Tracking monthly spending is important and managing what you spend each month will help you avoid needing to borrow money

Subtract Fixed and Variable Expenses From Your Lowest Monthly Income

Now that your emergency fund is secure, and you have your two set expenses, its time to add together your fixed and variable expenses and subtract them from your estimated lowest monthly salary.

Hopefully you will still have some money left over to keep as a backup throughout the month. However, if you find that the amount is negative, you may have to go back to your variable expenses and reconsider some costs. You will need to decrease your variable expenses from whichever categories you choose until your total amount of money, once your expenses are subtracted from your income, are positive.

There are lots of ways to decrease your variable expenses. You may choose to completely scrap one of your categories that isn’t so important to you. However, many of the categories can be reduced instead of discarded.

Instead of budgeting for theatre or shows, look for free shows near you and reduce the price to just the travel cost. You can thrift clothes instead of buying new to save money or look into shared subscriptions to streaming services instead of paying for one by yourself.

By the end of this step, you should have a zero or positive sum of money left over.

Begin The Month and Track Everything

Finally, we begin our month. The most important step by far, that makes everything worth it, is to keep track of everything gained and spent in the month. Whether you use a budgeting app or keep a paper record, make sure to record every income or expense down to the cent.

Keep comparing your monthly budget to your day to day living and make sure to be honest in what you have spent. The only person who is disadvantaged from you not writing down the real amount from your dinner date is you.

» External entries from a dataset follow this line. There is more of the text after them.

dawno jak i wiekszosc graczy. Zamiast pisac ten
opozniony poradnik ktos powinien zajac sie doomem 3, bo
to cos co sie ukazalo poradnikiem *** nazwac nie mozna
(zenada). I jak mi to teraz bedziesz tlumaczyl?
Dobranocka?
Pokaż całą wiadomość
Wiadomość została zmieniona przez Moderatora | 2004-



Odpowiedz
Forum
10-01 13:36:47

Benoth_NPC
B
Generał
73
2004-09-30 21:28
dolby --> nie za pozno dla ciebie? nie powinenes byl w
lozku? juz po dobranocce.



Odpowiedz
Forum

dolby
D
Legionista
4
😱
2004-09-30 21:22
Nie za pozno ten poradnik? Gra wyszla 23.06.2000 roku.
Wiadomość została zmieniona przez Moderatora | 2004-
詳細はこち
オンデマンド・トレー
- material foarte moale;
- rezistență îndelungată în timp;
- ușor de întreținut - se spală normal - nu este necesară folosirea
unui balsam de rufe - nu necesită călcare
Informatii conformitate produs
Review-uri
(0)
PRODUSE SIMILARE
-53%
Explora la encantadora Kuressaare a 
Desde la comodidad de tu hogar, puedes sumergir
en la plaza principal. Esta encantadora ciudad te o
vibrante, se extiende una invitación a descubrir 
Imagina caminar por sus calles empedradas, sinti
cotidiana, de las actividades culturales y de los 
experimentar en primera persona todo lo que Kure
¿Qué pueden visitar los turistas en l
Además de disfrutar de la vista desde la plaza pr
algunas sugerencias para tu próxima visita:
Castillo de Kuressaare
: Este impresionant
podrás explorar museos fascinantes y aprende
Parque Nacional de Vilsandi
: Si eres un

Adjust Spending and Expenses As You Go

It may be the case that you made far more money than you expected throughout the month, that’s great! Allow that money to be added to your variable expenses or savings or emergency fund, whichever you would like.

The key to budgeting irregular income is allowing yourself to be flexible. It may be the case that you really want to use the extra money on an adventure or beauty treatment, that’s fine, but be sure to check your emergency fund or look at your saving goals before you splash out.

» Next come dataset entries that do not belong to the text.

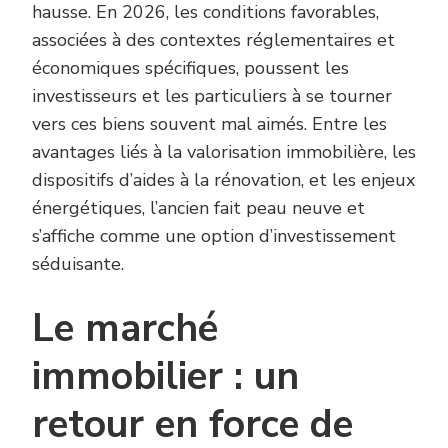
hausse. En 2026, les conditions favorables,
associées à des contextes réglementaires et
économiques spécifiques, poussent les
investisseurs et les particuliers à se tourner
vers ces biens souvent mal aimés. Entre les
avantages liés à la valorisation immobilière, les
dispositifs d’aides à la rénovation, et les enjeux
énergétiques, l’ancien fait peau neuve et
s’affiche comme une option d’investissement
séduisante.
Le marché
immobilier : un
retour en force de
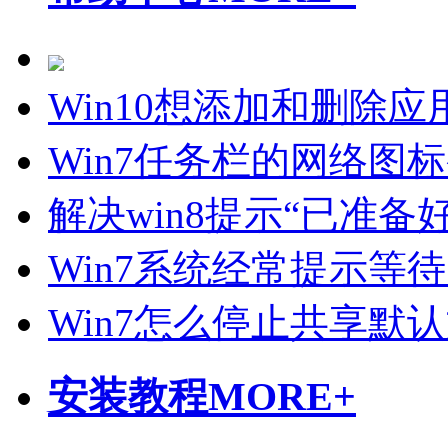
Win10想添加和删除
Win7任务栏的网络图
解决win8提示“已准备好
Win7系统经常提示等
Win7怎么停止共享默
安装教程
MORE+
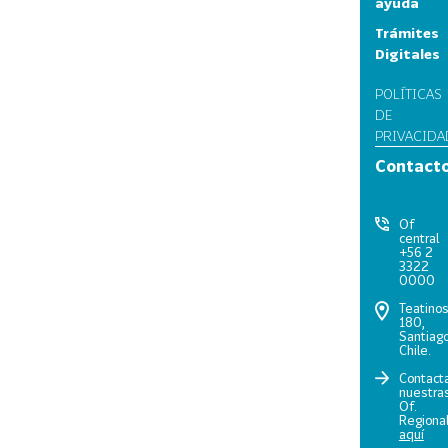
ayuda
Trámites
Digitales
POLÍTICAS
DE
PRIVACIDA
Contact
Of
central
+56 2
3322
0000
Teatino
180,
Santiago
Chile.
Contact
nuestra
Of.
Regiona
aquí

Likewise, it may be the case that one of your fixed amounts drastically changes for the worst or better. Allow any money saved to be moved across to whichever expense or savings you choose, but likewise, be open to moving some money from your variables over to fixed.

Remember, that if you are not responsible when it comes to budgeting and spending, you may find yourself needing to borrow money, which, if not managed properly can lead you to having very bad credit and requiring help to get out of difficult financial situations.

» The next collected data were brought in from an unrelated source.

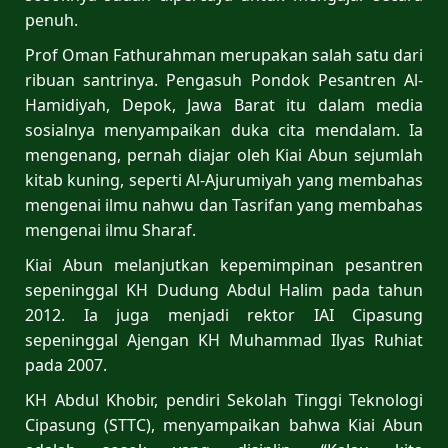
penuh.
Prof Oman Fathurahman merupakan salah satu dari
ribuan santrinya. Pengasuh Pondok Pesantren Al-
Hamidiyah, Depok, Jawa Barat itu dalam media
sosialnya menyampaikan duka cita mendalam. Ia
mengenang, pernah diajar oleh Kiai Abun sejumlah
kitab kuning, seperti Al-Ajurumiyah yang membahas
mengenai ilmu nahwu dan Tasrifan yang membahas
mengenai ilmu Sharaf.
Kiai Abun melanjutkan kepemimpinan pesantren
sepeninggal KH Dudung Abdul Halim pada tahun
2012. Ia juga menjadi rektor IAI Cipasung
sepeninggal Ajengan KH Muhammad Ilyas Ruhiat
pada 2007.
KH Abdul Khobir, pendiri Sekolah Tinggi Teknologi
Cipasung (STTC), menyampaikan bahwa Kiai Abun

Create a New Budget As Each Month Begins

The last step is as you expected – repeat!

At the end of the month it’s time to look at the money you saved, maybe add it to your emergency or saving account or put it towards something special for the next month.

Then begin the process again, calculate your minimum income, fixed and variable costs, and create a new budget, now with the knowledge of your previous month.

Look back at your month of spending and ask:

  1. What did you do well?
  2. What do you spend far too much money on?
  3. Is your emergency fund sufficient?
  4. Do you have any new saving goals for the long term or for the months ahead?

Budgeting may seem like a hassle, especially when your income is not set, but by taking control of your expenses, you are ensuring you can not only live comfortably with the money you earn but allow yourself to enjoy life and the small things you want to afford that make it worth living.